Tuesday, December 11, 2012

Leftovers

Almost everyone who cooks for a family has issues with leftovers.  Leftovers of popular dishes (in our house this would be my oven-baked fried chicken) disappear like tax breaks over the fiscal cliff.  Other, less popular dishes, like the tomato soup I made a few days ago, would sit around until kingdom come before anyone touched them again if I didn't do something with them.

But since I hate to waste food, I've had to get creative recently with what I do with my leftovers.  With the aforementioned tomato soup, I added some tomato paste and a bunch of spices and made a pretty decent spaghetti sauce, which was devoured by everyone.  That's a good thing, because it means that not a scrap went to waste.

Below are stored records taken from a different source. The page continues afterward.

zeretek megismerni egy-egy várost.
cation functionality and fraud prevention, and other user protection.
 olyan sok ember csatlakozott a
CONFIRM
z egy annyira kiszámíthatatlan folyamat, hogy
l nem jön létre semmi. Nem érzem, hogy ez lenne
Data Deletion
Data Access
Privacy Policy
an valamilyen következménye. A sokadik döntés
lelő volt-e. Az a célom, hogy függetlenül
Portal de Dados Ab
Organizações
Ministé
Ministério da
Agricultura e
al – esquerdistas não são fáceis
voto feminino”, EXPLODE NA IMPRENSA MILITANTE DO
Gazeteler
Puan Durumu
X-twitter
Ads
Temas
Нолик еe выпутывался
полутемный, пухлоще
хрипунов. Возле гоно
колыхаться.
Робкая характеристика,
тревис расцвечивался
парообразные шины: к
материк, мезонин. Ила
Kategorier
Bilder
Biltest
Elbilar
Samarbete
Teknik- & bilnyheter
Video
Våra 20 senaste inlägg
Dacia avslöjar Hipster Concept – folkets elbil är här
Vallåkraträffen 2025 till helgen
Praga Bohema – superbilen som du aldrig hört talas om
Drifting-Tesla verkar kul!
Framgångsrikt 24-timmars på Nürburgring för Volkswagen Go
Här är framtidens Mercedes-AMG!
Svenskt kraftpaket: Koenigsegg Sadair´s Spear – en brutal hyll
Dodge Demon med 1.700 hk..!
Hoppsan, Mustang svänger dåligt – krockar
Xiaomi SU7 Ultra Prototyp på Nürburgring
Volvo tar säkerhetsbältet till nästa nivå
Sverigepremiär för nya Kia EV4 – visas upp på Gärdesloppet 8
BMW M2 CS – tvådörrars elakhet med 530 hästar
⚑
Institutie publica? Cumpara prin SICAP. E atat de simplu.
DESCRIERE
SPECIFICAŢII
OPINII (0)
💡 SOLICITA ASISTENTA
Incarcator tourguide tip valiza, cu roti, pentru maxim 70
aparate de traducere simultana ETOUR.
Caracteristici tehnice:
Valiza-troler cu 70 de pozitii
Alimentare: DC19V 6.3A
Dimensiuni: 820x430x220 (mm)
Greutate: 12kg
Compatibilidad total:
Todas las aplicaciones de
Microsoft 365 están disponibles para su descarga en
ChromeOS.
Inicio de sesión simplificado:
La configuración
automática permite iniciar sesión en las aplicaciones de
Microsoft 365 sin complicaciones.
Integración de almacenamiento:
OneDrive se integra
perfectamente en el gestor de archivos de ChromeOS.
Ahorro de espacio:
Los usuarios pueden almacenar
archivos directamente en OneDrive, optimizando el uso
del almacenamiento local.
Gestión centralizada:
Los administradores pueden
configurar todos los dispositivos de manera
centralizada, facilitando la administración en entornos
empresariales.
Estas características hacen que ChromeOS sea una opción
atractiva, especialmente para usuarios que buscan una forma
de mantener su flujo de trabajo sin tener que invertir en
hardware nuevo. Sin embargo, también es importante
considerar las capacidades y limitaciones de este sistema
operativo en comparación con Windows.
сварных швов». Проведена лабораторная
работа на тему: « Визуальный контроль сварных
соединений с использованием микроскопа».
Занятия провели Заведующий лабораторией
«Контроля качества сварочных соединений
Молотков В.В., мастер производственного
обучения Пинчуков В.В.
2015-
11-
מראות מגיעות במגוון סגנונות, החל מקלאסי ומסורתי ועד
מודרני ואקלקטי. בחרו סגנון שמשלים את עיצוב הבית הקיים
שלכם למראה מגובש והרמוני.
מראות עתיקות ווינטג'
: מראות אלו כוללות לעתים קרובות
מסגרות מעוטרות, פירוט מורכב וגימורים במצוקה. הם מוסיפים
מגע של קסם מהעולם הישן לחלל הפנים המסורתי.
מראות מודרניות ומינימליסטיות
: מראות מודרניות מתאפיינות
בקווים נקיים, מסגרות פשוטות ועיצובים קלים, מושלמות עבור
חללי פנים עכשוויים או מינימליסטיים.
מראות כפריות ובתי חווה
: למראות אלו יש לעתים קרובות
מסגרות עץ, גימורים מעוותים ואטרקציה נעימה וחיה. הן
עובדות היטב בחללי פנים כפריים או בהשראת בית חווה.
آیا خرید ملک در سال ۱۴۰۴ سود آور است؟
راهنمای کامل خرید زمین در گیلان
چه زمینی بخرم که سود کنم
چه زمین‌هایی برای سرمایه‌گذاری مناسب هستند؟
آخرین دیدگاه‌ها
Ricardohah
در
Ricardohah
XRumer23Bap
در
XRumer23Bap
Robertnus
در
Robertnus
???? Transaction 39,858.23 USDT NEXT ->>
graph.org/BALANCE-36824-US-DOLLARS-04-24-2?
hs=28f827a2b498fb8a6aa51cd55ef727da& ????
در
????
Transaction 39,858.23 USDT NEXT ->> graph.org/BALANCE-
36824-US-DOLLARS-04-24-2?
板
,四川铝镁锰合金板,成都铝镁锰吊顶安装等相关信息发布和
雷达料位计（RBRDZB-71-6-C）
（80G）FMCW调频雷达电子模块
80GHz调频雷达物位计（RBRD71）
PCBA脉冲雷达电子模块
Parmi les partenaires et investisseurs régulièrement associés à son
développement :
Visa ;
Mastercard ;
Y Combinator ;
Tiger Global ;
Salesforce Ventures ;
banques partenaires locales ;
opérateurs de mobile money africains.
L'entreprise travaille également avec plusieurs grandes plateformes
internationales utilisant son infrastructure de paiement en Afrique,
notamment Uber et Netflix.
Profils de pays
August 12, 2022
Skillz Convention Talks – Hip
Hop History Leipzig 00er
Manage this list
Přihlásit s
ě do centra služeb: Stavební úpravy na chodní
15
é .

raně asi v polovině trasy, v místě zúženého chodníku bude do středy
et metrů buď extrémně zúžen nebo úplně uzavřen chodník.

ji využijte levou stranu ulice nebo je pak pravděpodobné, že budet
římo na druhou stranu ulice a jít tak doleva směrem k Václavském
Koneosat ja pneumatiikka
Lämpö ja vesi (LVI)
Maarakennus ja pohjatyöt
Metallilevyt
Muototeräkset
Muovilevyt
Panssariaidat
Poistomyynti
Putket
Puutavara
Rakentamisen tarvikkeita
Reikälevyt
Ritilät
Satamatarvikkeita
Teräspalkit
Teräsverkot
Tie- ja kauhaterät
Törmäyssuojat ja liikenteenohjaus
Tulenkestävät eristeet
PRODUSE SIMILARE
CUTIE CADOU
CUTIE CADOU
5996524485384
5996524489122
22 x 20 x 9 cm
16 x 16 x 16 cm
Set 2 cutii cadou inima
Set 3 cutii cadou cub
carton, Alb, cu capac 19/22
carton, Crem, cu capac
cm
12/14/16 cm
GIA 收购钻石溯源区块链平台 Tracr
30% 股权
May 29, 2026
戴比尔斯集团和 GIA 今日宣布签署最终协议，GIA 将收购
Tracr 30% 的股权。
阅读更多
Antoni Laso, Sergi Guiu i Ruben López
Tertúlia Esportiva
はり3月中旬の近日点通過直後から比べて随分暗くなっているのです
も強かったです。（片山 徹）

I've also gotten in the habit of using ripe bananas in my buckwheat pancakes.  Buckwheat is slightly bitter and the sweetness of the bananas really makes these pancakes wonderful.  I've put leftover sauces on baked potatoes, used leftover bread to make chocolate bread pudding, and of course boiled down whole leftover chicken carcasses for broth and for dog food.  

But I wish I had one of my grandmothers around, because I have a feeling there are a lot more tricks for using up leftovers out there than what I'm currently doing.  And every time I have to throw out some leftover fajita or burrito filling, a bag of old vegetables or  piece of fruit, or a quarter-cup of cranberry sauce leftover from Thanksgiving (because it got stuck in the back of the fridge and I forgot it was there), I wish I had a few more tricks up my sleeve to put these scraps to a useful purpose, other than giving them to our chickens or throwing them out.

1 comment:

  1. On Friday evening after Thanksgiving my tradition is to make ice cream and swirl in my leftover cranberry sauce. Not the healthiest solution...but it's delicious!